5.6.24
Can facilitating or
managing creative work be an act of creation?
But are we?
This topic is (like most of this sequence) obviously
somewhat on my mind because I am clearly working through my recent roles in the
games business, as a creative, and contemplating how I want to spend the
remaining time I have on this earth. So let’s sketch out the journey from creator
to “Creative Executive” whose primary job is to build environments in which
other people get to create.
I started as a creator; an artist and an animator, a game
designer, a storyteller. My official job titles involved these kinds of things
for the first few years. But quickly it because clear that I could accomplish a
lot more by helping get other people excited about the mission, the game
usually. “Lead Designer” was probably the first role I had where I officially
should have spent more time helping other creators build things than building
them myself. I think many of the worst outcomes that I experienced during this time
was as a result of trying to continue to also work as an individual contributor
to games and not just leading and managing others.
When you make games for a living, if you’re like most of the
people I know in the business, you end up working on far more games that never
go to market than games that do. While getting games killed and killing games
is always a slightly bitter pill, the guidance to “murder your darlings” is
good. It’s good in creative efforts and it is particularly valuable in
commercial creative efforts. It’s easy to come up with an idea, and it is
painfully easy to fall in love with an idea. You can devote (that word again) lots
of time to building the wrong thing; this is time wasted. And so getting good
at killing games and reevaluating what a team is working on is critical. It’s
not actually a bad thing that many games get killed early in their creative
lifecycle; this is the basis of a functional gate-system, which any developer
or publisher needs.
And in time, what becomes clear as a game designer, as a
creator, is that most of the reasons games get killed often have little to do
with the merit of, say, the design or the art style. Market dynamics, lifetime
P&L, cost-of-capital, ROIC, and many far less sexy elements of the business
side of creating consumer products (which is exactly what commercial game development
is) end up deciding which games should live and which should have a small funeral
before too much time or money gets devoted (!) to them.
This leads many creators, as they gain experience and lose a
lot of games, to increasingly shift their focus to the business side of things.
You end up moving from creator to Creative Executive because the B2B deals, securing
financing, making sure teams have the right people, and the dull mechanics of
accounting end up being many of the biggest risks to ever getting the games you
want to make made.
If I were to describe the job of a Creative Executive, or a
CEO, or other leaders of game development studios and publishers, it would be
this: Your role is to ensure a healthy ecosystem which increases the likelihood
that your teams are able to create the most beloved and commercially successful
games possible.
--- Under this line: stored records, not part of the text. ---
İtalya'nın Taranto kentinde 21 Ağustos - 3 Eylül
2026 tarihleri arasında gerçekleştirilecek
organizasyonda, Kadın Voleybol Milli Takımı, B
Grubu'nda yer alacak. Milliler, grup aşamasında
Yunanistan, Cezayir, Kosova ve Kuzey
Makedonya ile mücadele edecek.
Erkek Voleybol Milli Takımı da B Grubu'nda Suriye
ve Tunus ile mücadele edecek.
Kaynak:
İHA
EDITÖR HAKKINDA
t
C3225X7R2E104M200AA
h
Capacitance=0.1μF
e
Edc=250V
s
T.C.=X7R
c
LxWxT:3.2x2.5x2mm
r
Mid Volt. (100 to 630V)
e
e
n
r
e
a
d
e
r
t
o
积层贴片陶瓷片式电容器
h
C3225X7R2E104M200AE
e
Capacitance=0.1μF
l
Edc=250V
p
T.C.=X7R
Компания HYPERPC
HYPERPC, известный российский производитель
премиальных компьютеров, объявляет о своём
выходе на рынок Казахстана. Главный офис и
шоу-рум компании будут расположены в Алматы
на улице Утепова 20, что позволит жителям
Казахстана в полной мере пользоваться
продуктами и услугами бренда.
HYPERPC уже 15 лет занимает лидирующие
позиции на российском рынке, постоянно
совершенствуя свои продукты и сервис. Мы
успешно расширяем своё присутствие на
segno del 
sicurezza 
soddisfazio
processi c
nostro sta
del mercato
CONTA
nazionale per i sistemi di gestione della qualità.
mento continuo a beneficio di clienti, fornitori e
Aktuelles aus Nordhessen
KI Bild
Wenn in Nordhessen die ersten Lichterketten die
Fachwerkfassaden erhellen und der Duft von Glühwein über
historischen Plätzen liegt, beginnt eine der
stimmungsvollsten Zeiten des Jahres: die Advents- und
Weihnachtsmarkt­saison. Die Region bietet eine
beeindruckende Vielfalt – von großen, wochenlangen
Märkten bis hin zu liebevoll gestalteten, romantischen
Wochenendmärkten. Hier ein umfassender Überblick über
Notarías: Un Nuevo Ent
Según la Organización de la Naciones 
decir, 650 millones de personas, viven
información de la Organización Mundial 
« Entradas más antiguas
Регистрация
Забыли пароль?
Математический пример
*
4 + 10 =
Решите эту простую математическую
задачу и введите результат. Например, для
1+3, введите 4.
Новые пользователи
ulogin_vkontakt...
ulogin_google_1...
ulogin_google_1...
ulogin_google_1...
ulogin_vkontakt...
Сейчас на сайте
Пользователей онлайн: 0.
You’re a farmer whose job is to think more about water, sunlight,
the Ph balance of the soil, and the talents of the other gardeners who will
work the land than it is to lovingly dig each hole by hand, or even always
select which seedlings should get planted.
This kind of role is inherently the job of the Creative
Executive. It’s harder than actually throwing yourself into creating something.
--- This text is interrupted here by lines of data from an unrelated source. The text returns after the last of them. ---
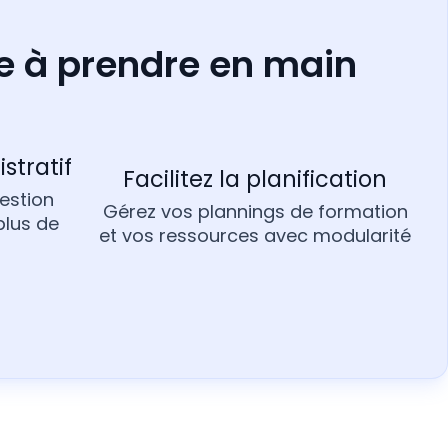
le à prendre en main
istratif
Facilitez la planification
estion
Gérez vos plannings de formation
plus de
et vos ressources avec modularité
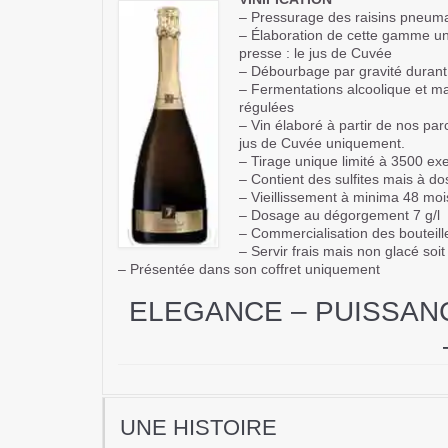
– Pressurage des raisins pneuma
– Élaboration de cette gamme un
presse : le jus de Cuvée
– Débourbage par gravité duran
– Fermentations alcoolique et ma
régulées
– Vin élaboré à partir de nos parc
jus de Cuvée uniquement.
– Tirage unique limité à 3500 ex
– Contient des sulfites mais à d
– Vieillissement à minima 48 mois
– Dosage au dégorgement 7 g/l
– Commercialisation des boutei
– Servir frais mais non glacé soit
– Présentée dans son coffret uniquement
ELEGANCE – PUISSAN
UNE HISTOIRE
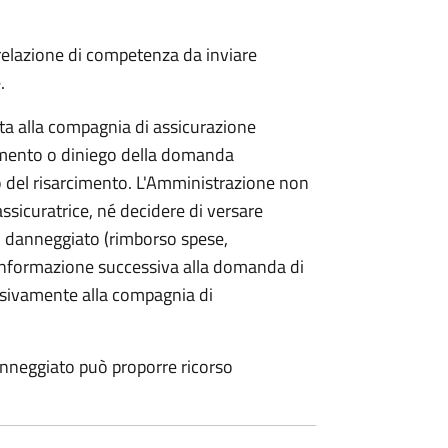
 relazione di competenza da inviare
.
etta alla compagnia di assicurazione
limento o diniego della domanda
o del risarcimento. L'Amministrazione non
assicuratrice, né decidere di versare
 danneggiato (rimborso spese,
i informazione successiva alla domanda di
lusivamente alla compagnia di
anneggiato può proporre ricorso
It’s less rewarding in most ways. But there are some advantages. Let’s think
about them for a moment:
-
There’s great joy in getting to mentor and experience
vicarious pride from the successful creative efforts of others. Watching a
studio GM ship something amazing and their team get rewarded by fans, media,
and financially can be quite satisfying. You know you helped and played a big
role in that success and it feels good.
-
There’s less obligation to be slavishly devoted
(!) to a single project or game. While each of the games you’re trying to help
succeed are important, they often benefit from a more measured level of involvement.
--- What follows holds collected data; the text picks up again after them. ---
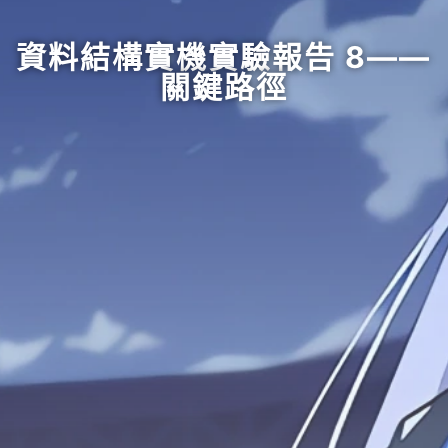
資料結構實機實驗報告 8——
關鍵路徑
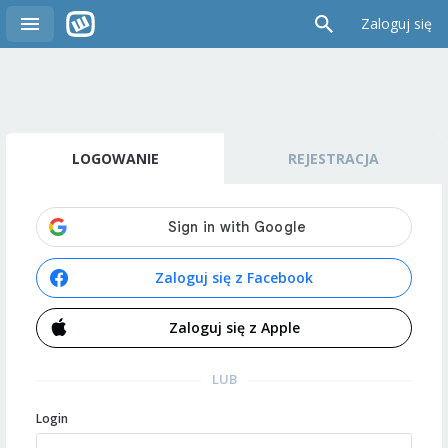
Zaloguj się
LOGOWANIE
REJESTRACJA
Zaloguj się z Facebook
Zaloguj się z Apple
LUB
Login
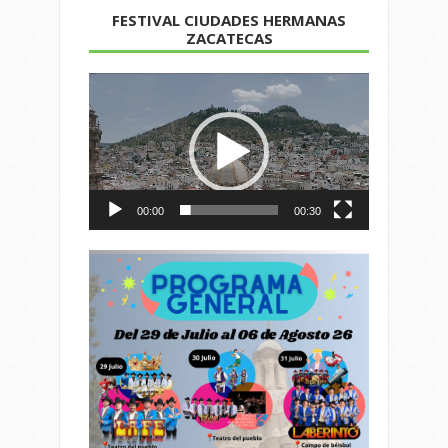
FESTIVAL CIUDADES HERMANAS
ZACATECAS
Reproductor
de
vídeo
00:00
00:30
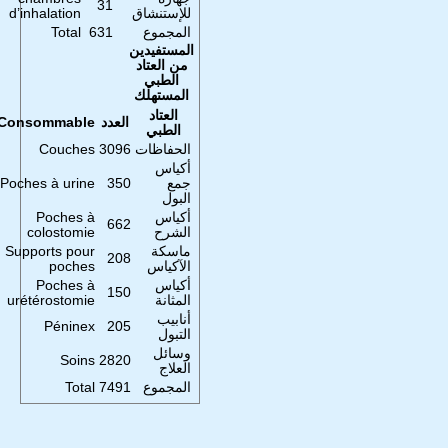
31
للإستنشاق
d’inhalation
المجموع
631
Total
المستفيدين
من العتاد
الطبي
المستهلك
العتاد
العدد
Consommable
الطبي
الحفاظات
3096
Couches
أكياس
جمع
350
Poches à urine
البول
أكياس
Poches à
662
الشرح
colostomie
ماسكة
Supports pour
208
الآكياس
poches
أكياس
Poches à
150
المثانة
urétérostomie
أنابيب
Péninex
205
التبول
وسائل
Soins
2820
العلاج
المجموع
7491
Total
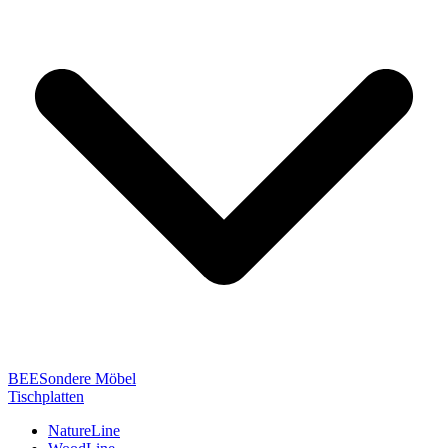
BEESondere Möbel
Tischplatten
NatureLine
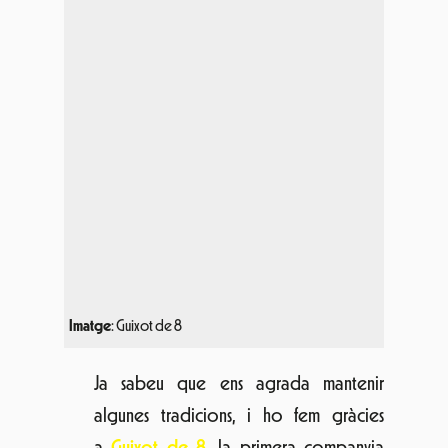
Imatge
: Guixot de 8
Ja sabeu que ens agrada mantenir
algunes tradicions, i ho fem gràcies
a
Guixot de 8
, la primera companyia
catalana que converteix el joc en un
espectacle de carrer. D’una forma molt
original, s’instal·laran jocs de fabricació
pròpia i construïts amb materials reciclats
al recinte del Fòrum perquè molts de
vosaltres torneu a aquells anys tan
dolços i ho compartiu amb els vostres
When the team knows what they are doing, has what they need, and the
organization is ready to help them bring it to market effectively, you can
limit the amount of time you spend on that project. Don’t throw people off
balance when they’re in a groove.
-
Many games don’t work. When a game doesn’t work,
the team who is focused on the game often get laid off. Helping lead a
portfolio of projects acts as a hedge against a single failed projects. This is
true for an individual as it is for a company.
-
Because the dollar values you’re responsible for
are (much) higher typically, the compensation is often better at a leadership
level than it is for individual contributors. This may rankle, but it is the
case for most businesses.
So is facilitating or managing creative work an act of
creation?
Yes. What you are creating is something different. You are
building teams, companies, projects. But when it works, you definitely HAVE created
something that did not exist before. Indeed, the act of “value creation” is
likely the primary job of both the entrepreneur and leaders at publicly traded
companies.
And it can be a very satisfying act of creation indeed.